Бараний поход - Святослав Владимирович Логинов
— Ваня! — выдохнула Любаша. — Да что они с тобой сделали?
Спина Ивана представляла одну сплошную рану. Мухи чёрной тучей вились над ней.
— Ванечка!
Иван приподнял голову и тут же мёртво уронил её на грудь.
— Это редкостный пленник, — раздумчиво произнёс хан скорее самому себе, чем для чужих ушей. — Такой впервые попадает в наши руки. За пять лет надсмотрщикам не удалось заставить его работать. Можно было бы забить его до смерти или уморить голодом, но работы при этом не получится всё равно. За пять лет он шесть раз пытался убегать. Бежать от нас невозможно, здесь нет дороги в чужие края кроме той, по которой ходит наше войско. Разумеется, беглеца ловили и больно наказывали. Ты сама видишь результаты порки. Любой батыр должен скончаться, дважды встретившись с нашими палачами. А этот жив до сих пор. Жаль его отпускать, хотелось бы посмотреть, сколько он ещё протянет. Но слово наше подобно адаманту. Ты пришла сюда, и тебе было обещано, что ты получишь своего мужа. Забирай его, он твой.
Люба приняла на руки безвольное Ванино тело и, не зная, куда его пристроить, уложила животом на тёплую баранью спину.
Позолоченный хан молча следил за происходящим. Войско его вряд ли понимало, что происходит, но раз повелитель молчит и ждёт, то и они молча ждали.
— Ты не простая женщина, — тихо произнёс Хан, — и твой мужчина достоин тебя. Я прикажу следить за тобой. Мне интересно, что ты станешь делать, когда поймёшь, что бежать отсюда невозможно. Постарайся понять это побыстрее; я не люблю долго ждать.
Хан развернул коня, и следом исчезло его войско.
Первым делом Люба направилась к воде. Ордынский посад раскинулся на берегу широкой реки. Там Люба обнаружила маленькую родниковую речку, впадающую в главный поток. Даже из неё Люба пить не рискнула, хотя, судя по следам, именно сюда ордынские хозяйки ходили по воду. Впрочем, найдя кипень, Люба напилась сама и сыновей напоила. В кипени никакого дурна не бывает. А овцы напились ещё раньше из большой реки.
Холодной водой Люба омыла Ивану иссечённую спину и ноги. Сполоснула голову и запёкшееся лицо. Иван открывал глаза, бормотал: «Любонька!» — и тут же мёртво ронял голову.
Солнце тем временем поднималось всё выше и припекало уже не по-утреннему. Это в наших краях солнышко ласковое, любую рану лечит. Солнце ордынское огнём палит, раны запекаются и болят пуще прежнего.

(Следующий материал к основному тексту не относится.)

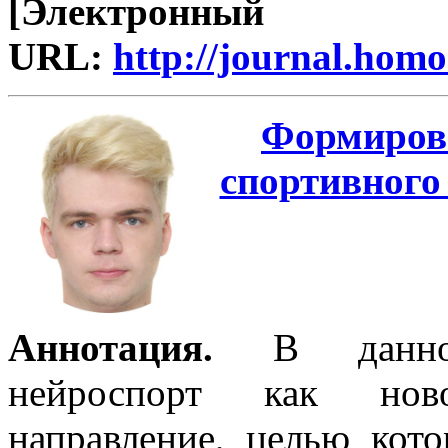
[Электрон
URL:
http://journal.ho
Формирова
спортивного
Аннотация.
В данно
нейроспорт как новое
направление, целью кото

Чем забинтовать раны, закрыв от солнца? Люба оглянулась. Позадь стояли трое сыновей и каждый на вытянутых руках держал белую полотняную накидку, какую бабушка дала с собой в дорогу, прикрывать голову, чтобы не напекло солнце.
Люба споро намочила белое полотно, укутала одной накидкой иссеченную спину, второй завернула ноги, третьей укрыла горячую голову. Ещё раз обильно смочила холодной водой все три накидки. Наполнила свою флягу и фляжечки сыновей.

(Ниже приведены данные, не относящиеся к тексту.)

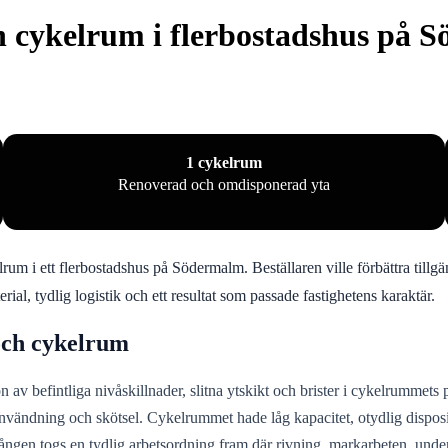
 cykelrum i flerbostadshus på 
1 cykelrum
Renoverad och omdisponerad yta
 i ett flerbostadshus på Södermalm. Beställaren ville förbättra tillgän
, tydlig logistik och ett resultat som passade fastighetens karaktär.
och cykelrum
 befintliga nivåskillnader, slitna ytskikt och brister i cykelrummets 
nvändning och skötsel. Cykelrummet hade låg kapacitet, otydlig disposit
ången togs en tydlig arbetsordning fram där rivning, markarbeten, und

Больше собирать нечего, можно, как усмехался светозарный хан, искать неведомую дорогу в родные края.
Любаша наклонилась к лохматой бараньей голове и тихонько попросила:
— Бяшенька, нам домой пора, а я дороги не знаю. Помоги.
Баран, смирно стоявший, пока Люба обихаживала беспамятного Ивана, встряхнулся и призывно мекнул, поднимая в поход своё стадо. Люба взвалила на плечо заслуженную треску, кивнула сыновьям. Те сразу перешли на походный шаг, каким владеют далеко не все пехотинцы. Пластуны, отряженные ханом, следили за отрядом издали, учились и уважительно цокали языками.
Кончились изумрудные разливы свежей травы, впереди запылила выжженная степь, по которой можно бесконечно ходить кругами и никуда не прийти. Вот и каменная баба со стёртым лицом. Дальше пути нет, куда ни свернёшь, придёшь назад, откуда вышел.
Баран закричал громко и требовательно. Следом разноголосо задребезжала вся отара, и словно в ответ, проснулся ветер. Пыльная змейка, свивалась, поднимаясь в высоту, завивалась косами, темнела, и вскоре чёрный смерч встал перед путешественниками. Встретить такое — верная смерть, если, конечно, не стоит на страже каменная баба, которая может спасти тебя, а может и не заметить.
Овцы шарахнулись было в сторону, но вожак со своей ношей бестрепетно шагнул в самый ад, и овцы покорно посыпались следом. Туда же шагнула и Люба с сыновьями.
Шквал ударил, оторвав ноги от земли, закрутил, швырнул куда-то и неожиданно мягко отпустил, не убив ни овец, ни детей, ни даже Ивана, который так и не пришёл в чувство.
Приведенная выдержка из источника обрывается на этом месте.